An infinite loop problem occurred during JDK7 capacity expansion
/**
* Transfers all entries from current table to newTable.
*/
void transfer(Entry[] newTable) {
Entry[] src = table;
int newCapacity = newTable.length;
for (int j = 0; j < src.length; j++) {
Entry<K,V> e = src[j];
if(e ! =null) {
src[j] = null;
do {
// The B thread pauses at this point
Entry<K,V> next = e.next;
int i = indexFor(e.hash, newCapacity);
e.next = newTable[i];
// The element will be placed at the head of the linked list, so the data will be inverted after expansion
newTable[i] = e;
e = next;
} while(e ! =null); }}}Copy the code
The code above is easy to cause an infinite loop during expansion, how is it caused? Suppose there are two threads A and B executing this code, and the array size increases from 2 to 4. Before the expansion, TAB [1]=1–>5–>9.
Thread B continues execution when next = E.next gives up the timeslice and thread A executes the entire code but has not set the internal table to the new newTable.
After thread A completes execution, the elements mounted on TAB [1] are 9–>5–>1. Note that the order is reversed. E = 1, next = 5;
TAB [I] in cycles change order, 1. The TAB [I] = 1, 2. TAB [I] = 5 – > 1, 3) TAB [I] = 9 – – > 5 – > 1
Similarly, thread B is analyzed by the number of cycles
- After the first loop execution,newTable[I]=1, e = 5
- After the second loop is complete: newTable[I]=5- >1, e = 1.

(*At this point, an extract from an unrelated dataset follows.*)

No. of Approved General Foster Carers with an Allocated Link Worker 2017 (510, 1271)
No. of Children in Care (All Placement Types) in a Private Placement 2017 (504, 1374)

- For the third loop,e has no next, so next points to null. When performing e.n ext = newTable [I] (1 – > 5), was formed 1 — > 5 – > 1 ring, perform newTable [I] = e, the newTable [I] = 1 – > 5 — — > 1.
An infinite loop occurs when a key is found at get in the array, causing 100% CPU problems.
JDK8 doesn’t have this problem, it has an optimization here that uses two Pointers to the head node and one to the tail node, while maintaining the original order of elements. Of course HashMap is still insecure, so ConcurrentHashMap is recommended for multithreaded concurrency.